Work to be completed: Begin with the opening line of the records and extract each line through the one holding "into the safe, stable"; pictures are not part of the copy.

Stored items from a collection:
☆ ☆ ☆ ☆

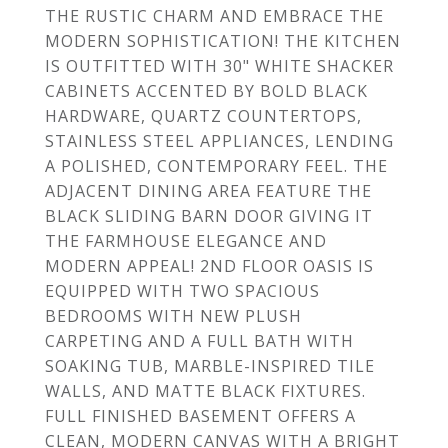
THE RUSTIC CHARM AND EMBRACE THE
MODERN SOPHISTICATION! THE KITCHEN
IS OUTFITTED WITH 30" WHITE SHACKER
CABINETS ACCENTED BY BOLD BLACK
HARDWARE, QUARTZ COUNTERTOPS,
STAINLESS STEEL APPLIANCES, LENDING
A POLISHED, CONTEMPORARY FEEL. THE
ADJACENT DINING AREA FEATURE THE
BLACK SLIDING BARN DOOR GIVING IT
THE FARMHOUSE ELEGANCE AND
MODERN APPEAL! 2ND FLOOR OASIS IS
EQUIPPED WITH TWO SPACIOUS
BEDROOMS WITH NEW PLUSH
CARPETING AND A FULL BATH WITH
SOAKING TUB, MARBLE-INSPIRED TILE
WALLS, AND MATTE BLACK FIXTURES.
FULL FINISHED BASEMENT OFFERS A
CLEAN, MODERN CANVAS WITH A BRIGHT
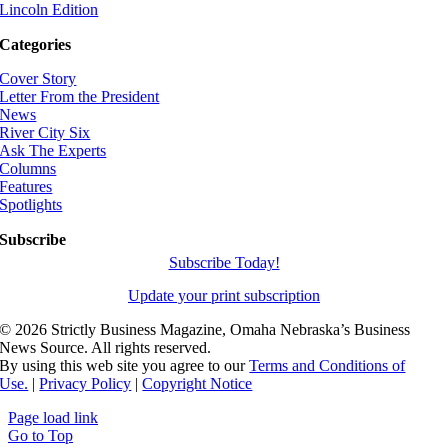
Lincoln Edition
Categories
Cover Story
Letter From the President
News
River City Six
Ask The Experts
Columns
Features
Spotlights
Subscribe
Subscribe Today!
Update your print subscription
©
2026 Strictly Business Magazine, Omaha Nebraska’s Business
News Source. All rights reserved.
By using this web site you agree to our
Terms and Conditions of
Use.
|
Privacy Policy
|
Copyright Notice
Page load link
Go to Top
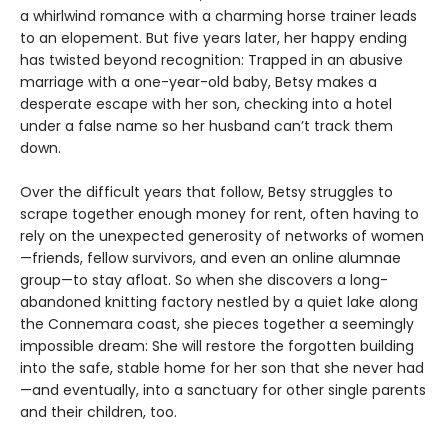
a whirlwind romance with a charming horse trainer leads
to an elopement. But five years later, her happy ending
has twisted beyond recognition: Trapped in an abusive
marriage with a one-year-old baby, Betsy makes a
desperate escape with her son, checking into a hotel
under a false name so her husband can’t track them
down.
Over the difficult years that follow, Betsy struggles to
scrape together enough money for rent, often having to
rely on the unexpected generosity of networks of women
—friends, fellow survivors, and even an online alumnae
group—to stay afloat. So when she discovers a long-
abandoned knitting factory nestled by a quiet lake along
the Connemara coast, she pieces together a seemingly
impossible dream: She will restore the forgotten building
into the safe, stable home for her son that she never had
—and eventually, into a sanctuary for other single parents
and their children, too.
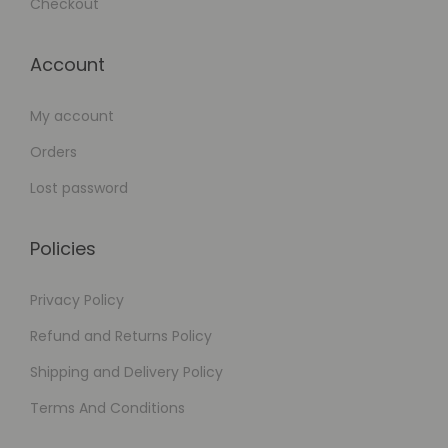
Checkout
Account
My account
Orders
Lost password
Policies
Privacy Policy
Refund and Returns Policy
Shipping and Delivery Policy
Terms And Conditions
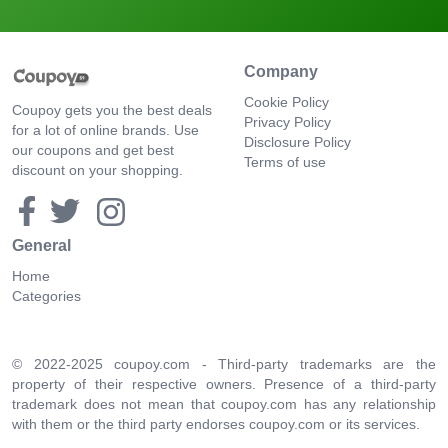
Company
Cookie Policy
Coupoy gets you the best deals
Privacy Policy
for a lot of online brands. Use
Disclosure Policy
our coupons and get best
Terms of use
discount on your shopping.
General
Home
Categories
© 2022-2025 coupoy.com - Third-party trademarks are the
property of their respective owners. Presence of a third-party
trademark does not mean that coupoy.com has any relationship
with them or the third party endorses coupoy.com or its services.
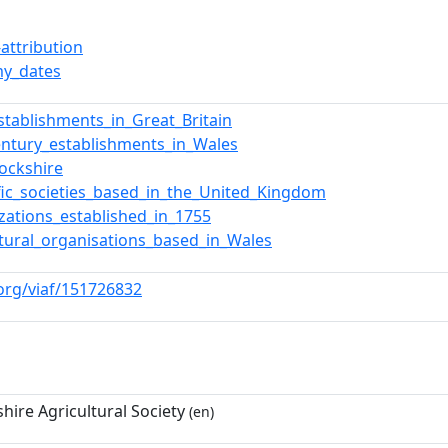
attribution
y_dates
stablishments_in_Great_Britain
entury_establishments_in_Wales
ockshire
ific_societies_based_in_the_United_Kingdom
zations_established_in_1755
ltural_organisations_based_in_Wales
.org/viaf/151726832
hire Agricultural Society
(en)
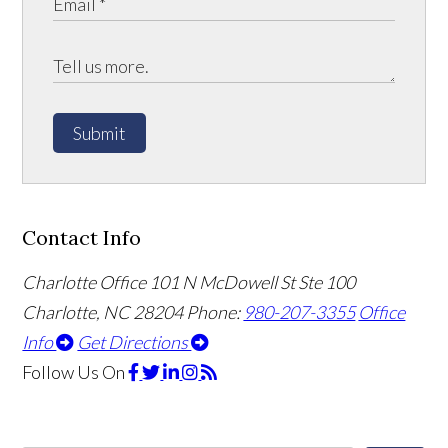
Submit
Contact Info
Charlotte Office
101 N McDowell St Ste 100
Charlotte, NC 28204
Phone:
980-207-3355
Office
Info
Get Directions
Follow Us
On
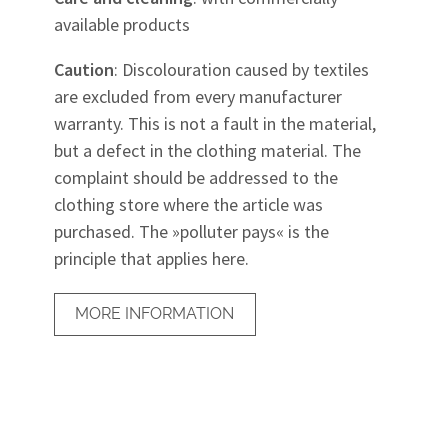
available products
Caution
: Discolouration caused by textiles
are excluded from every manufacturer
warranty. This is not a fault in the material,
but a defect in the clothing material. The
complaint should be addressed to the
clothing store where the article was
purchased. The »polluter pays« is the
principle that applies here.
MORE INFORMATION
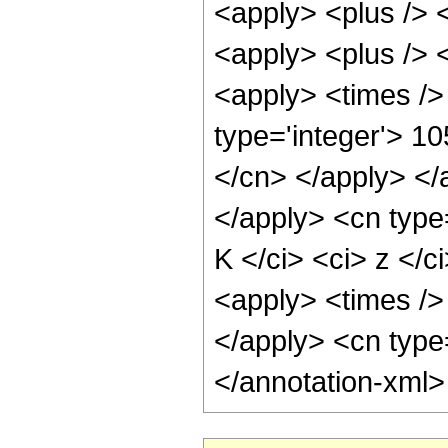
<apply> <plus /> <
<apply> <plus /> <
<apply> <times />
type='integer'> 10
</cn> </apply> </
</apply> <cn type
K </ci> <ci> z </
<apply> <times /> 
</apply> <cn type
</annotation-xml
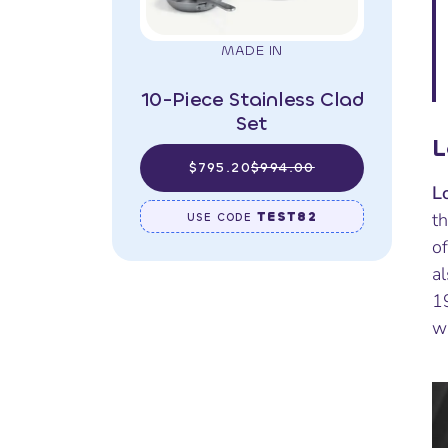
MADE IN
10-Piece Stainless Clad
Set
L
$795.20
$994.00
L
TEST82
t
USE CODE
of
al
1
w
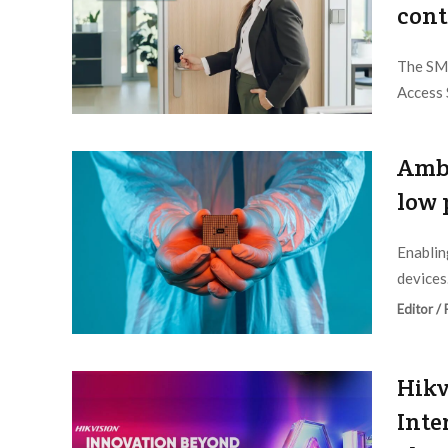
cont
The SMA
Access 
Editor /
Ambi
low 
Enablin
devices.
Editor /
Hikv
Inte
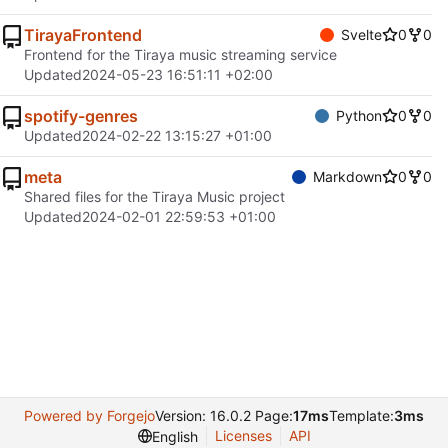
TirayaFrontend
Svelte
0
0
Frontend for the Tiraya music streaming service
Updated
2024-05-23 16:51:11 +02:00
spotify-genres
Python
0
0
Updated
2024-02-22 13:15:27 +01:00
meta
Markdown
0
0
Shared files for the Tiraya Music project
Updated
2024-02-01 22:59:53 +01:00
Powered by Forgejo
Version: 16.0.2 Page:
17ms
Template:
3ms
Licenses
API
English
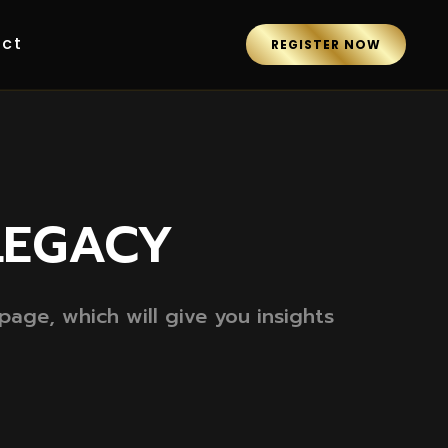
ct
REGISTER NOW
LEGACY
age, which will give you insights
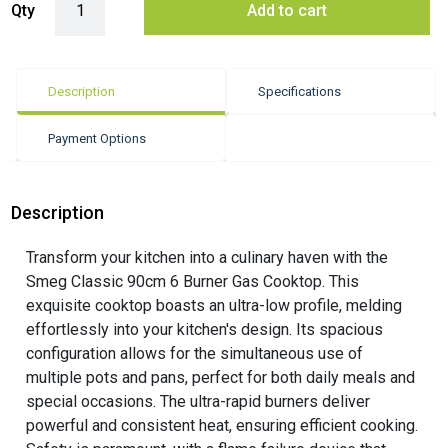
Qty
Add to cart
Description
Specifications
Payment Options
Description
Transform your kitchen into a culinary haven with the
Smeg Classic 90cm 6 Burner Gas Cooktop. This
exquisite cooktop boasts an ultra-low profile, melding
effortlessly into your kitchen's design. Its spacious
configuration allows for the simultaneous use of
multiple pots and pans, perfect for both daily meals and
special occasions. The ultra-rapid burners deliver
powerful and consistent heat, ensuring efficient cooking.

☆ ☆ ☆ ☆

Completed task:
THE RUSTIC CHARM AND EMBRACE THE
MODERN SOPHISTICATION! THE KITCHEN
IS OUTFITTED WITH 30" WHITE SHACKER
CABINETS ACCENTED BY BOLD BLACK
HARDWARE, QUARTZ COUNTERTOPS,
STAINLESS STEEL APPLIANCES, LENDING
A POLISHED, CONTEMPORARY FEEL. THE
ADJACENT DINING AREA FEATURE THE
BLACK SLIDING BARN DOOR GIVING IT
THE FARMHOUSE ELEGANCE AND
MODERN APPEAL! 2ND FLOOR OASIS IS
EQUIPPED WITH TWO SPACIOUS
BEDROOMS WITH NEW PLUSH
CARPETING AND A FULL BATH WITH
SOAKING TUB, MARBLE-INSPIRED TILE
WALLS, AND MATTE BLACK FIXTURES.
FULL FINISHED BASEMENT OFFERS A
CLEAN, MODERN CANVAS WITH A BRIGHT
Lincoln Edition
Categories
Cover Story
Letter From the President
News
River City Six
Ask The Experts
Columns
Features
Spotlights
Subscribe
Subscribe Today!
Update your print subscription
©
2026 Strictly Business Magazine, Omaha Nebraska’s Business
News Source. All rights reserved.
By using this web site you agree to our
Terms and Conditions of
Use.
|
Privacy Policy
|
Copyright Notice
Page load link
Go to Top
a whirlwind romance with a charming horse trainer leads
to an elopement. But five years later, her happy ending
has twisted beyond recognition: Trapped in an abusive
marriage with a one-year-old baby, Betsy makes a
desperate escape with her son, checking into a hotel
under a false name so her husband can’t track them
down.
Over the difficult years that follow, Betsy struggles to
scrape together enough money for rent, often having to
rely on the unexpected generosity of networks of women
—friends, fellow survivors, and even an online alumnae
group—to stay afloat. So when she discovers a long-
abandoned knitting factory nestled by a quiet lake along
the Connemara coast, she pieces together a seemingly
impossible dream: She will restore the forgotten building
into the safe, stable home for her son that she never had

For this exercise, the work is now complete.